Miris, di berbagai media menyoroti kebusukan dan kesemrawutan negara ini. Seperti halnya berita kompas yang menerangkan bahwa Andi untuk menjaga demokrasi hampir kehilangan penglihatannya oleh sebab gas air mata yang disemprotkan aparat saat aksi. Begitu pun kabar24 memberitakan bahwa demo tolak RUU pilkada di DPR ricuh massa dengan aparat bentrok gas air mata ditembakkan. Juga dalam media tempo memberitakan bahwa guru besar UGM menyayangkan tindakan kekerasan yang dilakukan oleh aparat kepada para pengunjuk rasa peringatan darurat pada bulan Agustus, yaitu bulan yang selalu diperingati sebagai hari merdeka bangsa Indonesia.
Sayangnya hal ini justru secara tidak sengaja akan menunjukkan wajah sejati Demokrasi.
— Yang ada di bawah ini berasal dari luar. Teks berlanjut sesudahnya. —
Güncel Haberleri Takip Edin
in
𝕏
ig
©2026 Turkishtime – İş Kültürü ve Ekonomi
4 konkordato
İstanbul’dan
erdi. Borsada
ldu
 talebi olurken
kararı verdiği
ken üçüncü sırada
Sejatinya demokrasi itu tidak memberi ruang dan waktu akan adanya kritik dan koreksi dari rakyatnya. Seharusnya negara memberi ruang dialog, menerima utusan, dan tidak mengabaikannya. Di mana letak “dari rakyat, oleh rakyat dan untuk rakyat” yang menjadi makna sekaligus jargon yang dihafalkan sejak sekolah dasar? Jika suara rakyat kecil terus dibungkam. Penguasa memiliki kekuatan aparat sebab uang dari rakyat. Penguasa memiliki persenjataan dari APBN yang sumbernya dari rakyat. Namun berbalik arah ketika mereka bersuara justru persenjataan untuk melawan rakyat. Rakyat tidak memiliki gas air mata. Rakyat tidak datang dengan tameng dan persenjataan lengkap seperti aparat. Mereka hanya ingin menyuarakan yang semestinya tidak dilakukan oleh penguasa.
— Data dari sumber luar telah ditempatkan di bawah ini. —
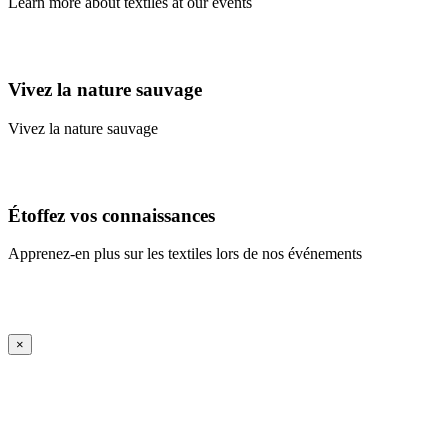
Learn more about textiles at our events
Learn More
Vivez la nature sauvage
Vivez la nature sauvage
En savoir plus
Étoffez vos connaissances
Apprenez-en plus sur les textiles lors de nos événements
En savoir plus
iFrame Title
×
Sehingga wajar jika rakyat hilang rasa percayanya lagi dengan jargon yang kalian selalu lontarkan. Bulshit, jika kalian disana bekerja untuk rakyat. Apakah kalian lupa bahwa salah satu mekanisme untuk menjaga agar pemerintah tetap berada di jalan Allah adalah adanya muhasabah lil hukam, juga lembaga seperti majelis ummah dan Qadhi madzalim.
Sadarilah umat bahwa kita benar-benar harus segera mengembalikan kehidupan ini pada aturan yang bersumber dari Al-Khaliq. Campakkan sistem yang menyengsarakan rakyat dan kembali pada fitrahnya manusia yaitu menggunakan sistem Islam. Yakinlah bahwa sistem Islam ini yang layak mengatur manusia karena sumbernya pasti yaitu dari pembuat manusia. Sedang sistem buatan manusia pasti akan menyengsarakan manusia yang lainya.
Islam menjadikan amar ma’ruf nahi munkar sebagai kewajiban setiap individu, kelompok dan Masyarakat. Penguasa juga memahami tujuan adanya muhasabah, yaitu tetap tegaknya aturan Allah di muka bumi, sehingga terwujud negara yang baldatun thayyibatun wa rabbun ghafur. Sehingga tidak akan terjadi pembungkaman suara oleh penguasa sebab kezaliman. Ada Mahkamah Madzalim yang diketuai Qadhi madzalim dalam menyelesaikan persengketaan antara para penguasa dengan rakyatnya. Jika saat ini kita menyaksikan ada Mahkamah syariah yang menangani kasus-kasus dengan segmentasi terbatas, oleh sebab sekularisme. Ternyata ada sistem pemerintahan yang memiliki khasanah peradilan yang paripurna yaitu Sistem Islam.
Mahkamah madzalim ini tidak memerlukan gelar perkara dan adanya penuntut. Bahkan Qadhi Madzalim berwenang mengadili perkara kezaliman meskipun tidak ada orang atau lembaga yang mengajukannya. Sehingga Mahkamah madzalim ini tidak mensyaratkan adanya sidang pengadilan, melainkan para Qadhi Madzalim mengarahkan seluruh pandangannya pada penguasa, produk hukum dan kebijakan negara, mengidçentifikasi apakah terdapat unsur kezaliman disana.
Maka tidakkah kalian ingin kembali pada sistem Islam yang sempurna dan paripurna?